Swap space?

ron

Member
Thanks Rob. I'd already seen that one (and several others, by the way).

Allocating swap doesn't mean that anything actually "gets" swapped -- it's just that the space in swap maps the whole virtual memory space so every process has to "own" a section of swap. But actual swapping would only happen when there is not enough physical memory to hold all currently active processes.

Yes -- as you say -- swapping doesn't happen at the level of a process, but at the level of a page -- but I was glossing over that. I was focusing on the essential bit.

I still think all running processes have to be mapped onto a block of virtual memory -- and that's in swap.

(Unfortunately all the articles I can find that try to explain virtual memory jump straight into so much detailed blaa that it's hard to get the gist of what they're trying to explain. ;) )
 

TomBascom

Curmudgeon
Ron has described the old style pessimistic swap reservation algorithm. To a degree this still used on Solaris, HPUX, and AIX. But Linux uses an “optimistic” reservation algorithm that assumes you won’t ever actually need much of that disk space. Linux is correct, you won’t.

Rob’s points about paging vs swapping are also very much on the money.

(To make things even more fun the IO subsystem also operates via the paging mechanism.)

You can, sometimes, make problems temporarily go away by increasing swap space but in my experience problems that present themselves as running out of swap usually have a root cause that is better addressed in another way. So, in a way, I agree with the SysAdmin. Although I very much disagree that -B is the root cause.

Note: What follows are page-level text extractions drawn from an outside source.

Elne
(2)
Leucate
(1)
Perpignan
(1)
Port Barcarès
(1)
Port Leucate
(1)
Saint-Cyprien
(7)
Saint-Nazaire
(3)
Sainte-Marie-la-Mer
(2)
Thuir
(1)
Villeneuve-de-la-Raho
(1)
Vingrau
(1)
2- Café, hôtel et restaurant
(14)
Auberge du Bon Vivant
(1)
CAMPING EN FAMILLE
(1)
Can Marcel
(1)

Getting to the bottom of these sorts of issues tends to take a lot of very careful reading and analysis. You might start by verifying that all of the running processes are using only as much (private) memory as they should be and that what is running should be running.

I would also carefully check that nothing huge is being written to any tmpfs file systems. That could include invisible Progress temp files if you’re pointing -T at such a file system without -t.
 

ron

Member
Thanks Rob and Tom!

I will keep researching, although it's hard to spare the time researching problems on a Dev system when I have many Production issue to keep me busy. :( The OOM-killer always targets two brokers when it hits -- the broker for the TEST and UAT environments and affects quite a few people ... so I can't ignore it.